Everything below from the line with "Банков на выбор" through the line with "اقرأ المزيد" should be copied exactly, and nothing else; leave out the pictures.

======== Exercise input

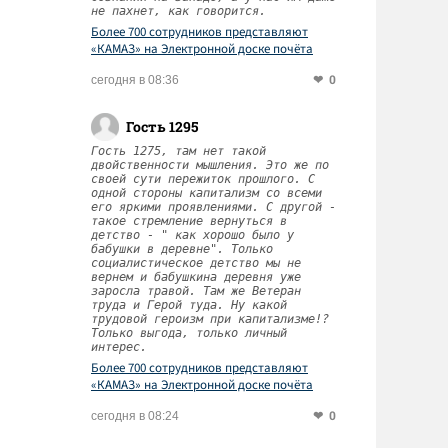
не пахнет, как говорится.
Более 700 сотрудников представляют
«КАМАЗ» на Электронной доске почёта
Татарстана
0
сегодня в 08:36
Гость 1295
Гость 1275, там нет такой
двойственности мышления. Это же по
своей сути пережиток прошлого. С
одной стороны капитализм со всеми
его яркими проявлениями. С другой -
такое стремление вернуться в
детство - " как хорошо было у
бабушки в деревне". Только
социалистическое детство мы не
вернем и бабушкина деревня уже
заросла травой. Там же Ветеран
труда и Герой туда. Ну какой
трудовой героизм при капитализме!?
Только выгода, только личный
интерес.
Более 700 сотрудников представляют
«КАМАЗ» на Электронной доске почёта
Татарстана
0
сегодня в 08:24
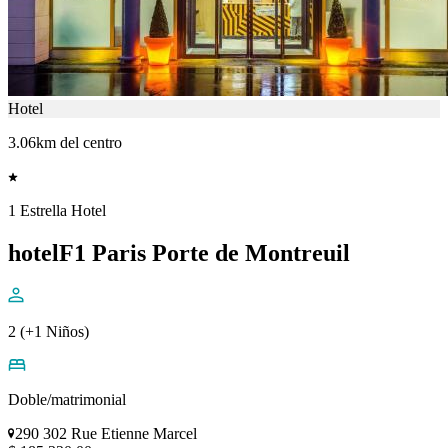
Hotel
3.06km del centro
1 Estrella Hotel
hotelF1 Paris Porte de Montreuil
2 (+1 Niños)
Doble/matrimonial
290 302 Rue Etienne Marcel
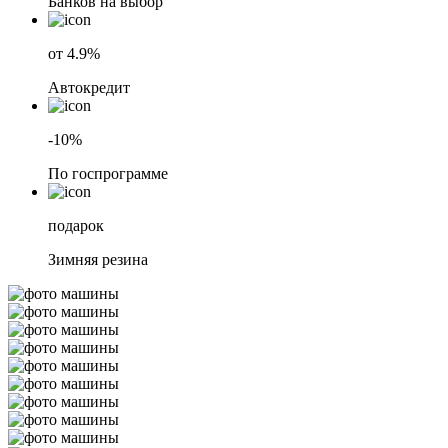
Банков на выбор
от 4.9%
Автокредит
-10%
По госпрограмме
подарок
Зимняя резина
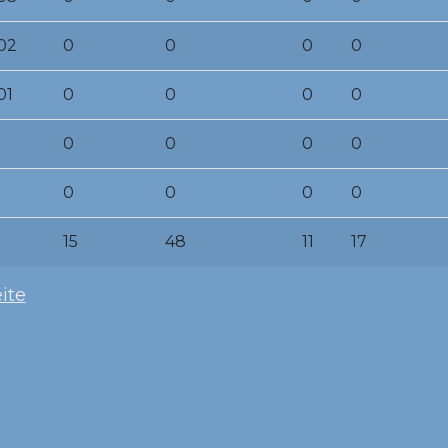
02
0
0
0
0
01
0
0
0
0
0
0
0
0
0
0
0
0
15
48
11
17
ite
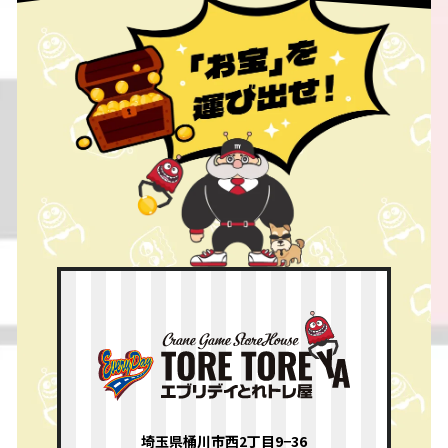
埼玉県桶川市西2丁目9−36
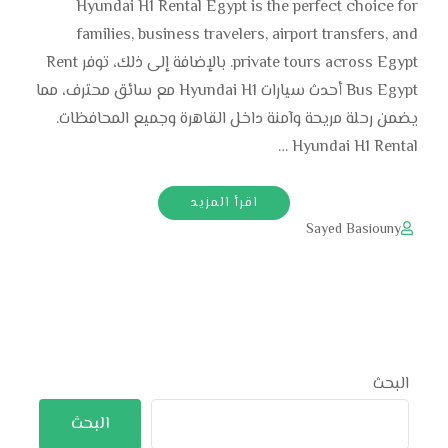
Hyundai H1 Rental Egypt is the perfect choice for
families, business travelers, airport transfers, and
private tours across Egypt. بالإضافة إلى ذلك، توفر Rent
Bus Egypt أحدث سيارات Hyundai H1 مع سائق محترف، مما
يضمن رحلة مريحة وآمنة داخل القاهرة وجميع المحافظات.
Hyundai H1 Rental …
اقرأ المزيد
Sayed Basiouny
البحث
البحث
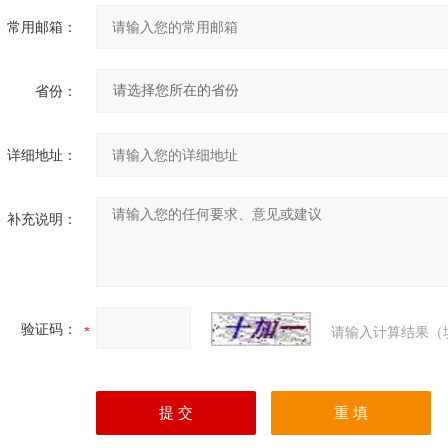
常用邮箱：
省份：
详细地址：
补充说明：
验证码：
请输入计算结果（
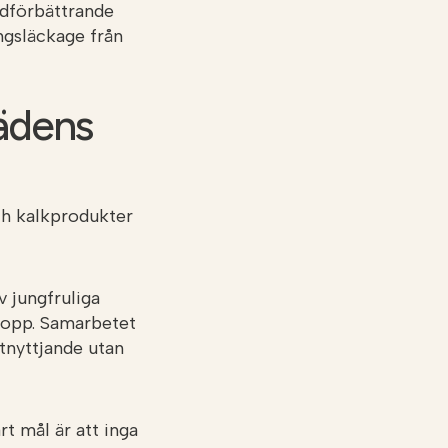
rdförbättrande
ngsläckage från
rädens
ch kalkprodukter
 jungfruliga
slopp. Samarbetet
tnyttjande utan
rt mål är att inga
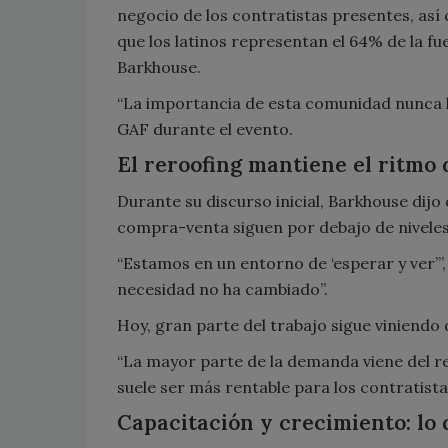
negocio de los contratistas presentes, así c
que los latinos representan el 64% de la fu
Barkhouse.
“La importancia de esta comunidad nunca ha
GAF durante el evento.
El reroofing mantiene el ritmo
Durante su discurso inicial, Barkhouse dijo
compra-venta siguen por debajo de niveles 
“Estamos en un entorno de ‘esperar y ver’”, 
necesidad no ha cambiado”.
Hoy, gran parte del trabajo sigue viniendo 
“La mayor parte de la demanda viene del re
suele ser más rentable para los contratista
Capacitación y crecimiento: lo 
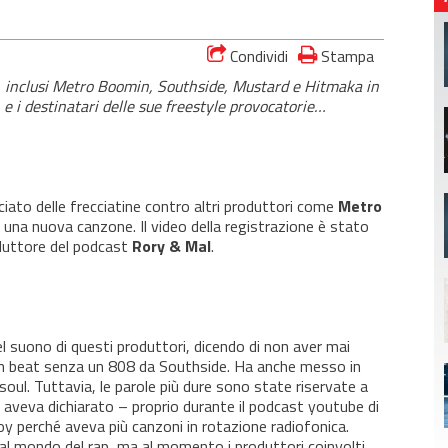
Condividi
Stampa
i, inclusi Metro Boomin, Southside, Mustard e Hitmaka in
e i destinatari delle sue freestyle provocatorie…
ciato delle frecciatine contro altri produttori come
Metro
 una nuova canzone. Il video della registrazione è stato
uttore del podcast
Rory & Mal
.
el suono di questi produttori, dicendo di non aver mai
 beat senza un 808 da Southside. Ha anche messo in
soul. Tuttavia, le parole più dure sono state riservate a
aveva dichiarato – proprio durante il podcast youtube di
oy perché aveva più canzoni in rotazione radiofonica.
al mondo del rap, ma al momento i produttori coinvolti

================
======== Exercise input

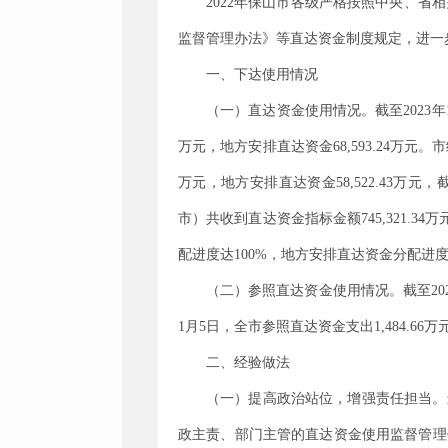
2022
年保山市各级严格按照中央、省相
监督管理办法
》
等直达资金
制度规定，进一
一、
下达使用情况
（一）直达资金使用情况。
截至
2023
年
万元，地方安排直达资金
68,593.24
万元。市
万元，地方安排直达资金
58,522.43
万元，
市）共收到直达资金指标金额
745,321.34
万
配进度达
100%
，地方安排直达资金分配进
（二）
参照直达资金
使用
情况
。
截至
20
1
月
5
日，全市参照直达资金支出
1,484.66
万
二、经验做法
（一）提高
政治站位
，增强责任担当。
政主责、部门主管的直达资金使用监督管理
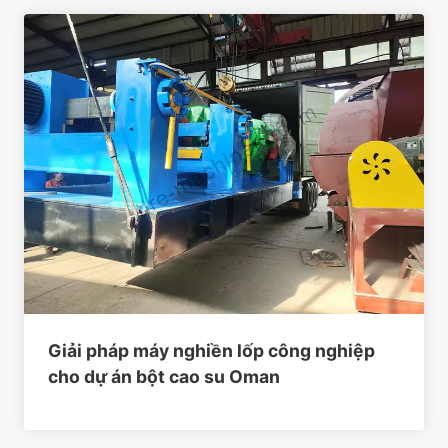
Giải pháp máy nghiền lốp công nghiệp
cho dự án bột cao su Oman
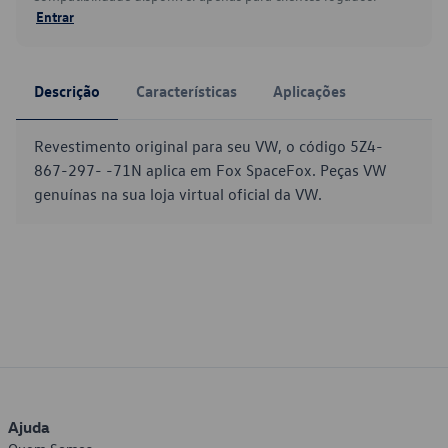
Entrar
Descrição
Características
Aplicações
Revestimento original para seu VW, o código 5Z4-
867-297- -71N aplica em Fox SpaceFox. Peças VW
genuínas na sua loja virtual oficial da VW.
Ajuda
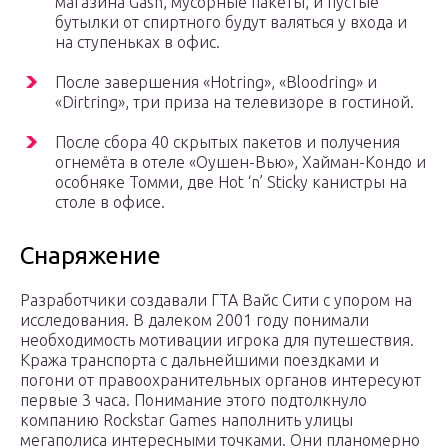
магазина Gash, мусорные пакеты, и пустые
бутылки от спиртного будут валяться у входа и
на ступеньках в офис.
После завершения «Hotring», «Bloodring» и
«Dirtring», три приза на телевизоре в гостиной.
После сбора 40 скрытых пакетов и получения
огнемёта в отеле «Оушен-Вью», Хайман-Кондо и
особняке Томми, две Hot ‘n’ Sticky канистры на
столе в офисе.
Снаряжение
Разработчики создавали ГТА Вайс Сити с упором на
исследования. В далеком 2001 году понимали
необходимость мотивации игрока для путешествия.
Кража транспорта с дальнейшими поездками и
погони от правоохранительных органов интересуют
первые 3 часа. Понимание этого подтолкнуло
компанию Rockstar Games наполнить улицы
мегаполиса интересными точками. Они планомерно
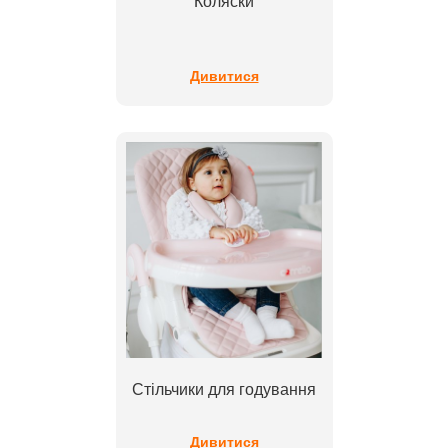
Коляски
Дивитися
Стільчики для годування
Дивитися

================

Task response
Банков на выбор
от 4.9%
Автокредит
-10%
По госпрограмме
подарок
Зимняя резина
02
0
0
0
0
01
0
0
0
0
0
0
0
0
0
0
0
0
15
48
11
17
ite
埼玉県桶川市西2丁目9−36
Hyundai H1 Rental Egypt is the perfect choice for
families, business travelers, airport transfers, and
private tours across Egypt. بالإضافة إلى ذلك، توفر Rent
Bus Egypt أحدث سيارات Hyundai H1 مع سائق محترف، مما
يضمن رحلة مريحة وآمنة داخل القاهرة وجميع المحافظات.
Hyundai H1 Rental …
اقرأ المزيد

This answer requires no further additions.